# This looked so simple

I’m really to this so my project has no real purpose. It was a way to take two lessons and try and combine them. It looked simple enough but I’m stumped.

I have a continuous rotation servo. When the angle is set at 90 degrees the servo stops, less than 90 - it rotates anti-clockwise and of course greater than 90 and it goes clockwise. That works great.

I have a second circuit, it’s a variable resistor. I can’t remember what they’re called, it’s a flat pad and the resistance goes up us you apply pressure. I hook it up, open the Serial Monitor can see the values. 0 when I’m not touching it up to around 1,000 if I squeeze really hard.

The servo is looking for a value between 0 and 180 so I map the analog read from the resistor to these values.

Perfect. The servo rotates one way, as I squeeze the resistor and the value goes past 90, the servo rotates the other way. There is no stop though. This is the part I thought would be simple. That’s what the “if” statement is for. If the resistor is reading 0, no one is touching it so send a rotation angle of 90 degrees to stop the servo.

It doesn’t happen that way. The servo never runs and when I look at the serial monitor it reads 0 all the time, no matter how hard I squeeze the resistor.

#include <Servo.h>
Servo myservo;
int valServo = 0;

void setup()
{
myservo.attach(9); // Servo pin is on 9
myservo.write (90); // Set to 90 degrees
Serial.begin(9600);
}

void loop()
{
valServo = map(analogRead(0), 0, 1023, 0, 180);

if(valServo == 0);
{
valServo = 90;
}

myservo.write (valServo);
Serial.println(valServo);
}

There is no stop though

The servo must stop at some point - does it click when it hits the end-stop?

That was my bad grammer. What I mean is:

The servo never stops. When I’m not touching the resistor it reads 0. As I squeeze it goes up, up to a maximum of 180. The only time the servo should stop is when it is sent a value of 90. As you gently squeeze the value slowly rises. At 90, the servo stops and past that it changes direction. What I want is an analog read value of 0 to also send the servo a value of 90 so when the resistor isn’t being touched, the servo is at rest.

I hope this is somewhat clearer. There is no mechanical stop on a continuos rotation servo, you remove it.

There is no mechanical stop on a continuos rotation servo,

Ah! I missed that, sorry.

You don't have a servo, you have a motor with a single wire interface. It is pointless calling it a servo.

``````void loop()
{
if(pressureval == 0)
{
valServo = 90;
}
else
{
valServo = map(pressureval, 0, 1023, 0, 180);
}

myservo.write (valServo);
Serial.println(valServo);
}
``````

Something like that perhaps…

You don’t have a servo, you have a motor with a single wire interface.
It is pointless calling it a servo.

Yeah but nothing’s correct in this world and that’s what people call them.
I suppose if you take a bike and remove a wheel it’s now a unicycle?
No - it’s a bike with one wheel…

You don't have a servo, you have a motor with a single wire interface. It is pointless calling it a servo.

Hmmm..., that is a little simplistic. It is a variable speed bi-directional motor.

AWOL decided to not answer my question and start playing semantics, of course this has muddied the whole post and now it's about whether a continuous rotation servo is really a servo.

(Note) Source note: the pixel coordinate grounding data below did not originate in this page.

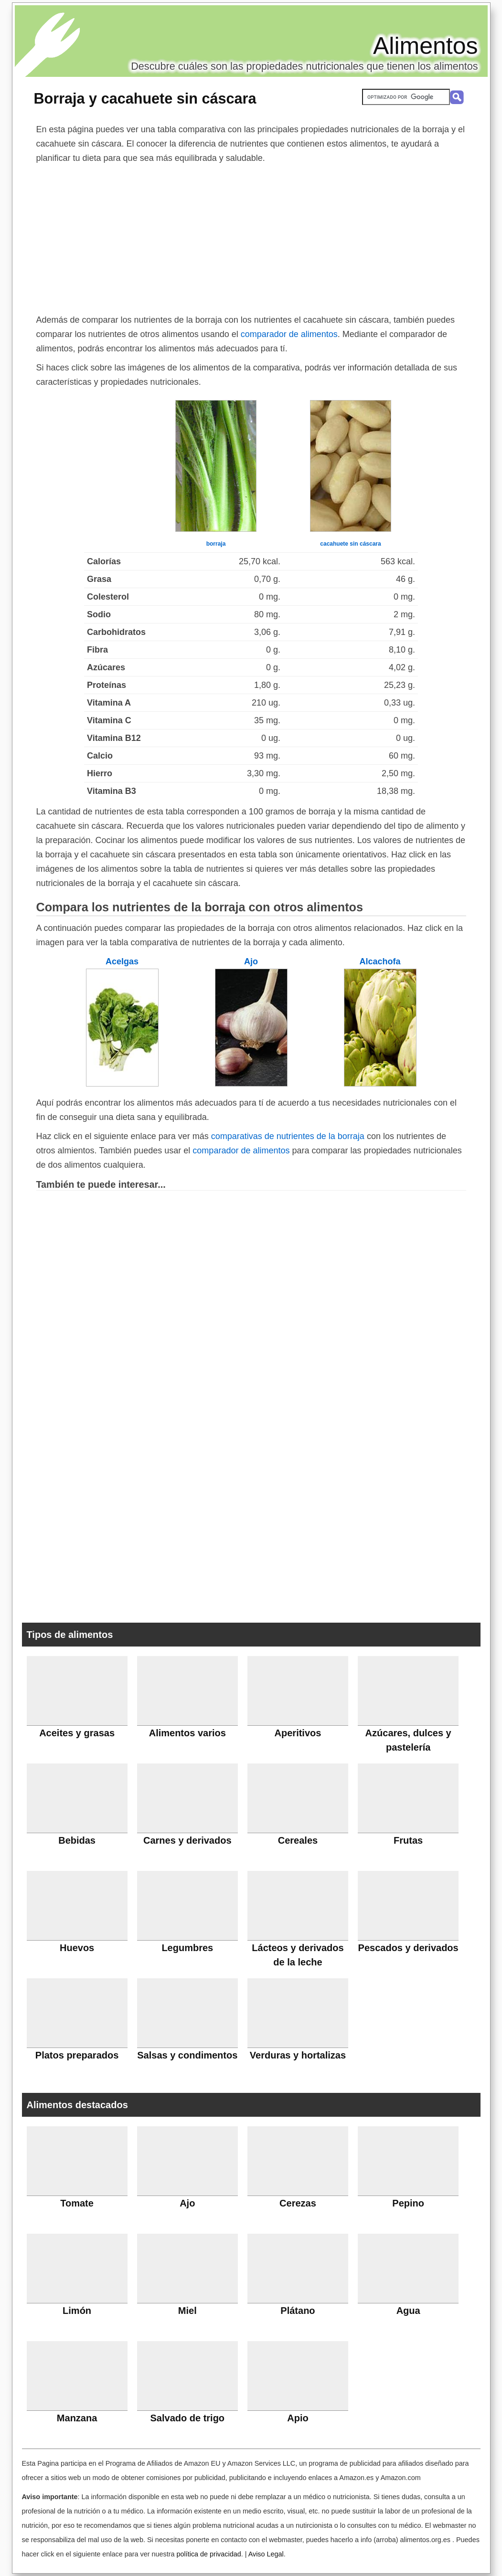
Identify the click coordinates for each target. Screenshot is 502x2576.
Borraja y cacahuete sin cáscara (145, 98)
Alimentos (425, 45)
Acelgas (122, 961)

Thanks AWOL.. I would just like an answer to my question. No matter what I call my motor and whether I'm right or wrong for calling it what I do, does anyone know what is wrong with my sketch?

Thank you.

Take out the semicolon in if(valServo == 0);

Also, be a bit kinder, sometimes discussions get off topic but problems usually get solved in the end. No need to bash AWOL.

There is a term for a bicycle with one wheel. The word is 'knackered'

Actually the expression is

"Stop! Thief!"

Rob

No matter what I call my motor and whether I’m right or wrong for calling it what I do, does anyone know what is wrong with my sketch?

There is a reason for pointing out that what you have is NOT a servo. The reason is that the Servo::write() function works properly for servos, but not for bi-directional, variable speed motors.

For bi-directional, variable speed motors, you need to use Servo::writeMicroseconds() with the appropriate value (above ~1500 to go one way, and below ~1500 to go the other way). Of course, you need to figure out the exact value for your motor to make it hold still.

There is no way, with your non-servo, to command it to go to a specific position. Which, of course, is why people are trying to explain to you that you don’t have a servo. It is not strictly a matter of semantics.

Of course, that semi-colon isn’t helping. Embedding one function call (analogRead) inside another (map) isn’t helping either. You have no way of knowing exactly what value was returned by analogRead.

If the motor and the Arduino are sharing a power supply then this is probably a hardware problem - the analog input is picking up lots of noise from VCC. Never a good idea to share power supply between a motor/servo and the microcontroller.

You certainly need to test all your assumptions by printing out every important value to the Serial monitor.